Es war zwar »nur« die »Europawahl«; aber für die LINKE in Ost-Berlin bestätigte sie einen Trend, der seit Mitte des Jahrzehnts anzudauern scheint: Der Partei erodieren die Hochburgen, und ihre Protagonisten weigern sich tapfer, das irgendwie in einem Zusammenhang mit der eigenen Politik und der eigenen Personage zu sehen. Übrigens wurde in einigen Analysen tatsächlich das Wetter beschworen: Es wäre zu schlecht gewesen, daher wären viele Stammwähler zu Hause geblieben. Im Vorabend der Wahl hoffte mancher noch, daß der Wetterbericht zutreffen möge: Bei zu schönem Wetter sind die normalerweise auf der Datsche. Die vier Feinde des Sozialismus lassen grüßen …

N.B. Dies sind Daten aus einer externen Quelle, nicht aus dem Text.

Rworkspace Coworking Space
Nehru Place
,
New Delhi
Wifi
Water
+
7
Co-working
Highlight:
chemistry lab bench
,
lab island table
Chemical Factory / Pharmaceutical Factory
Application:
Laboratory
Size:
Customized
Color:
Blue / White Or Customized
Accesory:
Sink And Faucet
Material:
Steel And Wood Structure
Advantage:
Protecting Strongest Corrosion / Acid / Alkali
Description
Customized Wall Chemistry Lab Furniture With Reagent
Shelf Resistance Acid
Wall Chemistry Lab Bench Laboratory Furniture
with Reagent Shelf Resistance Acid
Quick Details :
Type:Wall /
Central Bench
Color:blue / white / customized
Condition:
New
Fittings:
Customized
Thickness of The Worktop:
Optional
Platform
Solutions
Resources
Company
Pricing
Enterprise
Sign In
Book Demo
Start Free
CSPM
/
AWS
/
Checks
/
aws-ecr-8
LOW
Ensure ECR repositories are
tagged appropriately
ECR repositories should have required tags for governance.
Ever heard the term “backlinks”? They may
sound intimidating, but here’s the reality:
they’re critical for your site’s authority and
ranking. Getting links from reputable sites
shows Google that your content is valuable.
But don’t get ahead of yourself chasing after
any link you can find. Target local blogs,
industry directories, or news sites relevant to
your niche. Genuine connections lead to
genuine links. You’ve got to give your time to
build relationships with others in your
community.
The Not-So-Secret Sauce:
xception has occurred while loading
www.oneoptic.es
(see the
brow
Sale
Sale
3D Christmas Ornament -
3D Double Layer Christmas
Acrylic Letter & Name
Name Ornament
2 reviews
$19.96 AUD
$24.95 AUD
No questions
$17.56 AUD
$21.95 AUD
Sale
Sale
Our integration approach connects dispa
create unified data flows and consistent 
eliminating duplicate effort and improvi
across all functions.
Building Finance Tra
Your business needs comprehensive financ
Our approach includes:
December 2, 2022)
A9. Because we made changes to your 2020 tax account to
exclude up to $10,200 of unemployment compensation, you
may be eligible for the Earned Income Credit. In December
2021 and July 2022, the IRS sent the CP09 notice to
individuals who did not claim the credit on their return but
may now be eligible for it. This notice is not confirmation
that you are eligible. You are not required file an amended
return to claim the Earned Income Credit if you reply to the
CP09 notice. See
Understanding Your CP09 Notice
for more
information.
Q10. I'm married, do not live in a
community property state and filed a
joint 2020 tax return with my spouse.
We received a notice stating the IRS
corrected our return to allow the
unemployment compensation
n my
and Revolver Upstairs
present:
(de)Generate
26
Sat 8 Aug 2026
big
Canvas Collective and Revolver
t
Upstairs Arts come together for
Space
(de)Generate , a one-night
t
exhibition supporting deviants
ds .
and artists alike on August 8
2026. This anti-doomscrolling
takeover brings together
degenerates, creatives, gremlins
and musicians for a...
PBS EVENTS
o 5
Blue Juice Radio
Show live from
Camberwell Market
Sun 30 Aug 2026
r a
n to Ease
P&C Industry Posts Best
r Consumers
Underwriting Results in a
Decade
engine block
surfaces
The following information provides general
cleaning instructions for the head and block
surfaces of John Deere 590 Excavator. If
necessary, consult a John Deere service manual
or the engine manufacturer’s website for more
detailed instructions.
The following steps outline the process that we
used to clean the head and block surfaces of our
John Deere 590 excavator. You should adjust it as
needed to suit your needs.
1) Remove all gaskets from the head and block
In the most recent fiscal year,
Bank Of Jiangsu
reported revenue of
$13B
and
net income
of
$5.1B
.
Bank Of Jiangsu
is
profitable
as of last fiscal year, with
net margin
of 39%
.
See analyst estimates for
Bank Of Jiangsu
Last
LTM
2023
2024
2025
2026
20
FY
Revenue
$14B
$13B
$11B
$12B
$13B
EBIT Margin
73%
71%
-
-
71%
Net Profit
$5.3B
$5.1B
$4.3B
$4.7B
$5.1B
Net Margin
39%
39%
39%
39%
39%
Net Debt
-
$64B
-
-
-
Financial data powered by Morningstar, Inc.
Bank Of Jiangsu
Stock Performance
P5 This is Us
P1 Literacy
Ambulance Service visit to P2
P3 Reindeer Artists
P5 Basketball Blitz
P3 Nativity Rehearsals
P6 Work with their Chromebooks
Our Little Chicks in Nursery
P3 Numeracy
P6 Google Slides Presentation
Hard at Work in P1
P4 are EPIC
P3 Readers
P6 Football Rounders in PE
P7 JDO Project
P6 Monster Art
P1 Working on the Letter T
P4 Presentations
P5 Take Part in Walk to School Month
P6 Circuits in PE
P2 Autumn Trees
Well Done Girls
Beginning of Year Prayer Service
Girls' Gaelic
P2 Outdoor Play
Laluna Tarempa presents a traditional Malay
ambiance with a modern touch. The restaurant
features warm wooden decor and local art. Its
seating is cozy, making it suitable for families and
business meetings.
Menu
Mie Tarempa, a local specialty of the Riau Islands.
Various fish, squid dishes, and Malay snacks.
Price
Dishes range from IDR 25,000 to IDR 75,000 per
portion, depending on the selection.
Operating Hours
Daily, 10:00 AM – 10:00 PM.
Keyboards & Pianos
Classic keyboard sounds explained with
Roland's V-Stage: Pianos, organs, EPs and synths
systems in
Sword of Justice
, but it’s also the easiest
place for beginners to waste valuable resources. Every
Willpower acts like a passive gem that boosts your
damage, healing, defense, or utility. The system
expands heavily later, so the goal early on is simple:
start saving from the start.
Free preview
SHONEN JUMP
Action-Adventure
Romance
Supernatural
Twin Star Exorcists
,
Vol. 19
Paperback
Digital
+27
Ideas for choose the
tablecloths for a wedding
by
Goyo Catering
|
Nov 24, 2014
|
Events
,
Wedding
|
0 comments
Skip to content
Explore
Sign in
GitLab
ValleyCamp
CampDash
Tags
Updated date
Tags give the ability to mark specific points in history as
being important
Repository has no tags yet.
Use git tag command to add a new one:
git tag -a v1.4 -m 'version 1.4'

Aber im Ernst: Die LINKE hat zu den Europawahlen 2009 in Berlin eine Niederlage eingefahren. Der von Carola Bluhm angeführte Zuwachs im Westen wiegt die Verluste im Osten nicht mehr auf. Die meisten Wähler in Berlin haben ihr Kreuzchen weniger aufgrund tiefschürfender Analysen der kaum verständlichen Wahlprogramme der Parteien auf dem Wahlschein angebracht. Potentielle LINKE-Wähler setzten sich auch in Berlin eher mit der Politik der Partei vor Ort auseinander. Die ehemalige Vizepräsidentin des Abgeordnetenhauses Martina Michels, sie kandidierte für die LINKE auf Listenplatz acht und verlor knapp, bestätigt das übrigens. Diese Politik hat wieder einmal eine Quittung bekommen. Es ist zu erwarten, daß sich dieses wiederholen wird. »Pragmatische Lösungen vor Ort« würden sich in Wählerstimmen auszahlen – behauptet Stefan Liebich, der sich gern als intellektueller Widerpart Lafontaines sieht. Nun denn.